Хозяин домика потом так и рассказывал врачам скорой помощи:
- Да какая-то сумасшедшая, видимо. Вышла со стороны «Пустынного пляжа», вся грязная, оборванная и твердит все время, что обошла море, а теперь ее ждут в космосе, ей нужно статью писать о медведях. Эти молодые, как накурятся, так и не на такое способны. А ведь симпатичная, ей бы замуж выйти, детишек нарожать да жить по-людски…
Все, что я смогла сделать после этого заявления, это продиктовала номер телефона Сергея Покровского и отключилась.

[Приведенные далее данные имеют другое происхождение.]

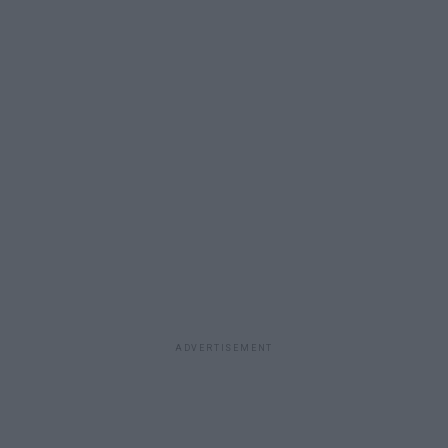
ADVERTISEMENT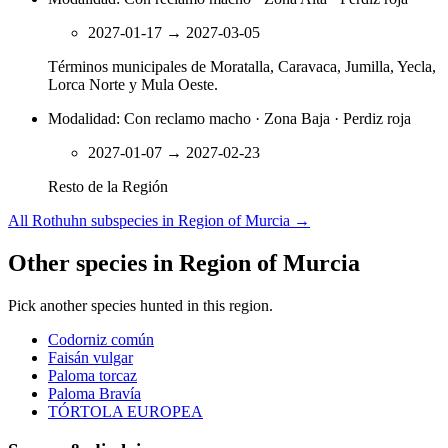
2027-01-17
→
2027-03-05
Términos municipales de Moratalla, Caravaca, Jumilla, Yecla,
Lorca Norte y Mula Oeste.
Modalidad: Con reclamo macho · Zona Baja · Perdiz roja
2027-01-07
→
2027-02-23
Resto de la Región
All Rothuhn subspecies in Region of Murcia
→
Other species in Region of Murcia
Pick another species hunted in this region.
Codorniz común
Faisán vulgar
Paloma torcaz
Paloma Bravía
TÓRTOLA EUROPEA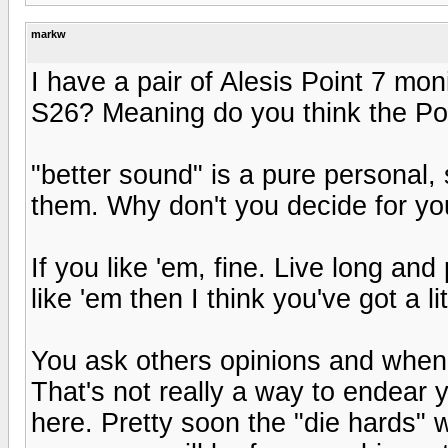
markw
I have a pair of Alesis Point 7 mo
S26? Meaning do you think the Poin
"better sound" is a pure personal, 
them. Why don't you decide for yo
If you like 'em, fine. Live long an
like 'em then I think you've got a li
You ask others opinions and when
That's not really a way to endear 
here. Pretty soon the "die hards" w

- С тобой все будет хорошо. – Покровский мило улыбнулся, правильно истолковав мой вопросительный взгляд. – Нервный срыв, истощение, немного синяков. Ну, практически ерунда. Отлежишься недельку, подкормим тебя, раны залижем, и все пройдет.
Я натянуто улыбнулась, погладила больничные простыни, втянула носом московский воздух с легким запахом медикаментов и абсолютным отсутствием морского привкуса.
- А с Мишей что?
- С Мишей… - Покровский нахмурился. – Извини, но думаю, тебе надо знать правду. Под машину он попал, видимо так к тебе торопился. Без вариантов… И знаешь, не было у него никакого рака. Либо врал, либо сам себя в этом убедил, надумал… В одном только был прав. Что не долго ему… Впрочем, в какой-то мере мне его даже жаль.
- Вот и мне тоже… Только я теперь уверена, что жалость – плохой советчик для любви.
- Да, ты права, пожалуй. И вот еще. Напиши про все, что с тобой стряслось. И душу очистишь, и девчонкам будет полезно прочесть. Пусть не будут такими безрассудными. Пусть понимают, что Интернет – это тот же ящик Пандоры, никогда не угадаешь, кто на самом деле тот человек, с которым ты общаешься и как он может изменить твою жизнь.
Я кивнула и в навернувшихся слезах, как в хрустальном шаре увидела свое будущее…

P.S. О золотом закате я все же написала. Но это была моя последняя статья в журнале Покровского. Долгое время я вообще не могла общаться с людьми, особенно незнакомыми. Мужчины меня пугают и до сих пор. Как-то раз, прочитав в одной из газет статью об экспедиции в Заполярье, я, набравшись смелости, обзвонила всех знакомых, чтоб помогли мне туда попасть. Помог все тот же Покровский. Теперь вокруг меня очень много белых медведей. Пусть это не космос, но я пишу о них книгу. Думаю, будет интересно. Вот только наблюдениями за их эротической жизнью я поделюсь, когда пойму, что могу спокойно смотреть в глаза людям. Без страха увидеть в них сумасшедшее желание любви.